Saved entries
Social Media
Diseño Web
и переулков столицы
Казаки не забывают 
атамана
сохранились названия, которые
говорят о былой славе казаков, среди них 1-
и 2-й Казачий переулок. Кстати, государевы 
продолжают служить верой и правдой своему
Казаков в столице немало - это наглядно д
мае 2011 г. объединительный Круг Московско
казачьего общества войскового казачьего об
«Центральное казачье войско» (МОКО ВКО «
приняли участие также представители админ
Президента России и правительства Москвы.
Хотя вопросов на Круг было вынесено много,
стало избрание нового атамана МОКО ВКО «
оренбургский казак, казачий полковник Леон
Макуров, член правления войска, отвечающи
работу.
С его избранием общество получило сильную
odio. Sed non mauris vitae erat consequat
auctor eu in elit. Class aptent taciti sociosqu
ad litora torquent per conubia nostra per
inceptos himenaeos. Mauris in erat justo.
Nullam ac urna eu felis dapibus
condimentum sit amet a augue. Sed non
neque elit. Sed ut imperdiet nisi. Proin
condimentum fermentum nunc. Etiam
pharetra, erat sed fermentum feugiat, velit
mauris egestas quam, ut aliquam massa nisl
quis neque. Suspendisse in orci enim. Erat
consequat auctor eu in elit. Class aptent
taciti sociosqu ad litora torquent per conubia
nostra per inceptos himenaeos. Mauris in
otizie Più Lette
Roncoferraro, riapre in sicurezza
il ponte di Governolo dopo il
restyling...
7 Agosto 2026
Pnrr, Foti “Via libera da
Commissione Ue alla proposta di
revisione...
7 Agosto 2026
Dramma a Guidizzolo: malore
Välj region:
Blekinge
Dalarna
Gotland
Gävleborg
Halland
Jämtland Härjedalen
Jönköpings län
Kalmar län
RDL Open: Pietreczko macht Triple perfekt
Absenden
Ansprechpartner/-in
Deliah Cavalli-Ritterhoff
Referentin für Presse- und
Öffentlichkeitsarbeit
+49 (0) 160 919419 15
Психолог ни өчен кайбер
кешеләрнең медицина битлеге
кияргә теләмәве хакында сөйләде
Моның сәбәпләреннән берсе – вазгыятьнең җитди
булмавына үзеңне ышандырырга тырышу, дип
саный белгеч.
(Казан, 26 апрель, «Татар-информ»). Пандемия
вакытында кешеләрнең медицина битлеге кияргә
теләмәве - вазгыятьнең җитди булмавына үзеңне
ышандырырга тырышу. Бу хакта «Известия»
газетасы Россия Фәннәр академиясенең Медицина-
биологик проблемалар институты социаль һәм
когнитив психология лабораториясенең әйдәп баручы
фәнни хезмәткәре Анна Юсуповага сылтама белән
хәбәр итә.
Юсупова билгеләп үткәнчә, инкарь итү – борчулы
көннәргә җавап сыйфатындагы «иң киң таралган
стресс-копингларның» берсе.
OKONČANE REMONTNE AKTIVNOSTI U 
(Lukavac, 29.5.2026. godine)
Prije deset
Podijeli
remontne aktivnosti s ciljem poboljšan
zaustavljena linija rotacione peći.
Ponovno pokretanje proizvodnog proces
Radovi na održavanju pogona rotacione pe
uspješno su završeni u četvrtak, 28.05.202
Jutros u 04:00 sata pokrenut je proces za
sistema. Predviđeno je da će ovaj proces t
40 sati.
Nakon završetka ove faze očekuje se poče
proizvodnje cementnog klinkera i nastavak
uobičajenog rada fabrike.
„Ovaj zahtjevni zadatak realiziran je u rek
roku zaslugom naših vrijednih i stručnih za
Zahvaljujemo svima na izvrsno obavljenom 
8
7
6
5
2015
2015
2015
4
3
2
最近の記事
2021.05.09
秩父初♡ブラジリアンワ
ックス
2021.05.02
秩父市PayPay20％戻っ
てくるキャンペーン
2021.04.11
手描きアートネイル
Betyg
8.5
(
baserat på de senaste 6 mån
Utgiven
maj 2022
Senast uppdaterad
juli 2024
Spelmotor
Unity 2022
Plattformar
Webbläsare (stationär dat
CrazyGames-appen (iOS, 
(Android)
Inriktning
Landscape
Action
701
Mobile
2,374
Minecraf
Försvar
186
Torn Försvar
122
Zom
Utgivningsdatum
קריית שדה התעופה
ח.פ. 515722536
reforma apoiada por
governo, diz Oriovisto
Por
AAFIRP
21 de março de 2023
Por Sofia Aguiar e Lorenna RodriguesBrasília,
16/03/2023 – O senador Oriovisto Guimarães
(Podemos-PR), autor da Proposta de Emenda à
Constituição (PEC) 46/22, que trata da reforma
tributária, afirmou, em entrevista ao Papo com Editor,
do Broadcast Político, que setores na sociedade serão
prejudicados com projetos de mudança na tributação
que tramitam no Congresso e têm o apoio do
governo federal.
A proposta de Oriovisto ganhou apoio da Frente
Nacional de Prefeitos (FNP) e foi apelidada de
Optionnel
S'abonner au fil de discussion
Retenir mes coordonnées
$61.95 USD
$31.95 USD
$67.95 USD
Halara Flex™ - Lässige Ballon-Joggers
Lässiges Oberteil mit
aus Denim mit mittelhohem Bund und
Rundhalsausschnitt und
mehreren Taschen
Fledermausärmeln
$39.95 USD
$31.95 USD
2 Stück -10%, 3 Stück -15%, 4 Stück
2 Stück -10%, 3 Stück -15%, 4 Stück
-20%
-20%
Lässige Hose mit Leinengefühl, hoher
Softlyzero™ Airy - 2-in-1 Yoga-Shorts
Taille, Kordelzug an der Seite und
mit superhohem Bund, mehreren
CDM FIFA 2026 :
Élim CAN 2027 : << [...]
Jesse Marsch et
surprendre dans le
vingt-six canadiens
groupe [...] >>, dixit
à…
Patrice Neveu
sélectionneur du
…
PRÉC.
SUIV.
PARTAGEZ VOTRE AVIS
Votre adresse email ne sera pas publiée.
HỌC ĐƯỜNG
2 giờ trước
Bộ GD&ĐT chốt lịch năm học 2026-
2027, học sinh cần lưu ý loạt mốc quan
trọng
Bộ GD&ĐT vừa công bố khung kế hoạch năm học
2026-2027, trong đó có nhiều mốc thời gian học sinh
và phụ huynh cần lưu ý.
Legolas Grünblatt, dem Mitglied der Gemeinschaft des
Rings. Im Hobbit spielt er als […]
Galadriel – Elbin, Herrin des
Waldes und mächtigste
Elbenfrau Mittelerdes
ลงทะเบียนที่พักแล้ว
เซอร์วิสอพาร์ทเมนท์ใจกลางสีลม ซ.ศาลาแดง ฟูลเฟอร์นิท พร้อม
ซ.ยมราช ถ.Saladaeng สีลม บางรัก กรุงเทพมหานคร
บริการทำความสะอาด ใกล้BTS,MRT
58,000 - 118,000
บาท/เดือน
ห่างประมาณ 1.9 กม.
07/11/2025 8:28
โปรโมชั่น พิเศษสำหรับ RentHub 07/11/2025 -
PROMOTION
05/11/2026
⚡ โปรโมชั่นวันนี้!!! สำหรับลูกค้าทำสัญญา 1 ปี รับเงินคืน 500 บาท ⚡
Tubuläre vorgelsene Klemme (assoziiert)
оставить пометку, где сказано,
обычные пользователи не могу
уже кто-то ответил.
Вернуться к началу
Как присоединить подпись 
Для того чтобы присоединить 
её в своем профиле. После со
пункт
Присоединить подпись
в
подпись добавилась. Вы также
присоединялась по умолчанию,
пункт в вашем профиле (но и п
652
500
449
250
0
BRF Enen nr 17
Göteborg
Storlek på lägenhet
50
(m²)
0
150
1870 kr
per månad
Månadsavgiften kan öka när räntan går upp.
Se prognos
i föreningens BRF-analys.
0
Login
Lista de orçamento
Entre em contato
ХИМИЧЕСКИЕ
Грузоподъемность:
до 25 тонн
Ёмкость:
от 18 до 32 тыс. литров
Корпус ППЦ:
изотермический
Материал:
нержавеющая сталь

### Goal of the exercise
Transcribe each record exactly. Leave nothing out.

### Solved exercise
Social Media
Diseño Web
и переулков столицы
Казаки не забывают 
атамана
сохранились названия, которые
говорят о былой славе казаков, среди них 1-
и 2-й Казачий переулок. Кстати, государевы 
продолжают служить верой и правдой своему
Казаков в столице немало - это наглядно д
мае 2011 г. объединительный Круг Московско
казачьего общества войскового казачьего об
«Центральное казачье войско» (МОКО ВКО «
приняли участие также представители админ
Президента России и правительства Москвы.
Хотя вопросов на Круг было вынесено много,
стало избрание нового атамана МОКО ВКО «
оренбургский казак, казачий полковник Леон
Макуров, член правления войска, отвечающи
работу.
С его избранием общество получило сильную
odio. Sed non mauris vitae erat consequat
auctor eu in elit. Class aptent taciti sociosqu
ad litora torquent per conubia nostra per
inceptos himenaeos. Mauris in erat justo.
Nullam ac urna eu felis dapibus
condimentum sit amet a augue. Sed non
neque elit. Sed ut imperdiet nisi. Proin
condimentum fermentum nunc. Etiam
pharetra, erat sed fermentum feugiat, velit
mauris egestas quam, ut aliquam massa nisl
quis neque. Suspendisse in orci enim. Erat
consequat auctor eu in elit. Class aptent
taciti sociosqu ad litora torquent per conubia
nostra per inceptos himenaeos. Mauris in
otizie Più Lette
Roncoferraro, riapre in sicurezza
il ponte di Governolo dopo il
restyling...
7 Agosto 2026
Pnrr, Foti “Via libera da
Commissione Ue alla proposta di
revisione...
7 Agosto 2026
Dramma a Guidizzolo: malore
Välj region:
Blekinge
Dalarna
Gotland
Gävleborg
Halland
Jämtland Härjedalen
Jönköpings län
Kalmar län
RDL Open: Pietreczko macht Triple perfekt
Absenden
Ansprechpartner/-in
Deliah Cavalli-Ritterhoff
Referentin für Presse- und
Öffentlichkeitsarbeit
+49 (0) 160 919419 15
Психолог ни өчен кайбер
кешеләрнең медицина битлеге
кияргә теләмәве хакында сөйләде
Моның сәбәпләреннән берсе – вазгыятьнең җитди
булмавына үзеңне ышандырырга тырышу, дип
саный белгеч.
(Казан, 26 апрель, «Татар-информ»). Пандемия
вакытында кешеләрнең медицина битлеге кияргә
теләмәве - вазгыятьнең җитди булмавына үзеңне
ышандырырга тырышу. Бу хакта «Известия»
газетасы Россия Фәннәр академиясенең Медицина-
биологик проблемалар институты социаль һәм
когнитив психология лабораториясенең әйдәп баручы
фәнни хезмәткәре Анна Юсуповага сылтама белән
хәбәр итә.
Юсупова билгеләп үткәнчә, инкарь итү – борчулы
көннәргә җавап сыйфатындагы «иң киң таралган
стресс-копингларның» берсе.
OKONČANE REMONTNE AKTIVNOSTI U 
(Lukavac, 29.5.2026. godine)
Prije deset
Podijeli
remontne aktivnosti s ciljem poboljšan
zaustavljena linija rotacione peći.
Ponovno pokretanje proizvodnog proces
Radovi na održavanju pogona rotacione pe
uspješno su završeni u četvrtak, 28.05.202
Jutros u 04:00 sata pokrenut je proces za
sistema. Predviđeno je da će ovaj proces t
40 sati.
Nakon završetka ove faze očekuje se poče
proizvodnje cementnog klinkera i nastavak
uobičajenog rada fabrike.
„Ovaj zahtjevni zadatak realiziran je u rek
roku zaslugom naših vrijednih i stručnih za
Zahvaljujemo svima na izvrsno obavljenom 
8
7
6
5
2015
2015
2015
4
3
2
最近の記事
2021.05.09
秩父初♡ブラジリアンワ
ックス
2021.05.02
秩父市PayPay20％戻っ
てくるキャンペーン
2021.04.11
手描きアートネイル
Betyg
8.5
(
baserat på de senaste 6 mån
Utgiven
maj 2022
Senast uppdaterad
juli 2024
Spelmotor
Unity 2022
Plattformar
Webbläsare (stationär dat
CrazyGames-appen (iOS, 
(Android)
Inriktning
Landscape
Action
701
Mobile
2,374
Minecraf
Försvar
186
Torn Försvar
122
Zom
Utgivningsdatum
קריית שדה התעופה
ח.פ. 515722536
reforma apoiada por
governo, diz Oriovisto
Por
AAFIRP
21 de março de 2023
Por Sofia Aguiar e Lorenna RodriguesBrasília,
16/03/2023 – O senador Oriovisto Guimarães
(Podemos-PR), autor da Proposta de Emenda à
Constituição (PEC) 46/22, que trata da reforma
tributária, afirmou, em entrevista ao Papo com Editor,
do Broadcast Político, que setores na sociedade serão
prejudicados com projetos de mudança na tributação
que tramitam no Congresso e têm o apoio do
governo federal.
A proposta de Oriovisto ganhou apoio da Frente
Nacional de Prefeitos (FNP) e foi apelidada de
Optionnel
S'abonner au fil de discussion
Retenir mes coordonnées
$61.95 USD
$31.95 USD
$67.95 USD
Halara Flex™ - Lässige Ballon-Joggers
Lässiges Oberteil mit
aus Denim mit mittelhohem Bund und
Rundhalsausschnitt und
mehreren Taschen
Fledermausärmeln
$39.95 USD
$31.95 USD
2 Stück -10%, 3 Stück -15%, 4 Stück
2 Stück -10%, 3 Stück -15%, 4 Stück
-20%
-20%
Lässige Hose mit Leinengefühl, hoher
Softlyzero™ Airy - 2-in-1 Yoga-Shorts
Taille, Kordelzug an der Seite und
mit superhohem Bund, mehreren
CDM FIFA 2026 :
Élim CAN 2027 : << [...]
Jesse Marsch et
surprendre dans le
vingt-six canadiens
groupe [...] >>, dixit
à…
Patrice Neveu
sélectionneur du
…
PRÉC.
SUIV.
PARTAGEZ VOTRE AVIS
Votre adresse email ne sera pas publiée.
HỌC ĐƯỜNG
2 giờ trước
Bộ GD&ĐT chốt lịch năm học 2026-
2027, học sinh cần lưu ý loạt mốc quan
trọng
Bộ GD&ĐT vừa công bố khung kế hoạch năm học
2026-2027, trong đó có nhiều mốc thời gian học sinh
và phụ huynh cần lưu ý.
Legolas Grünblatt, dem Mitglied der Gemeinschaft des
Rings. Im Hobbit spielt er als […]
Galadriel – Elbin, Herrin des
Waldes und mächtigste
Elbenfrau Mittelerdes
ลงทะเบียนที่พักแล้ว
เซอร์วิสอพาร์ทเมนท์ใจกลางสีลม ซ.ศาลาแดง ฟูลเฟอร์นิท พร้อม
ซ.ยมราช ถ.Saladaeng สีลม บางรัก กรุงเทพมหานคร
บริการทำความสะอาด ใกล้BTS,MRT
58,000 - 118,000
บาท/เดือน
ห่างประมาณ 1.9 กม.
07/11/2025 8:28
โปรโมชั่น พิเศษสำหรับ RentHub 07/11/2025 -
PROMOTION
05/11/2026
⚡ โปรโมชั่นวันนี้!!! สำหรับลูกค้าทำสัญญา 1 ปี รับเงินคืน 500 บาท ⚡
Tubuläre vorgelsene Klemme (assoziiert)
оставить пометку, где сказано,
обычные пользователи не могу
уже кто-то ответил.
Вернуться к началу
Как присоединить подпись 
Для того чтобы присоединить 
её в своем профиле. После со
пункт
Присоединить подпись
в
подпись добавилась. Вы также
присоединялась по умолчанию,
пункт в вашем профиле (но и п
652
500
449
250
0
BRF Enen nr 17
Göteborg
Storlek på lägenhet
50
(m²)
0
150
1870 kr
per månad
Månadsavgiften kan öka när räntan går upp.
Se prognos
i föreningens BRF-analys.
0
Login
Lista de orçamento
Entre em contato
ХИМИЧЕСКИЕ
Грузоподъемность:
до 25 тонн
Ёмкость:
от 18 до 32 тыс. литров
Корпус ППЦ:
изотермический
Материал:
нержавеющая сталь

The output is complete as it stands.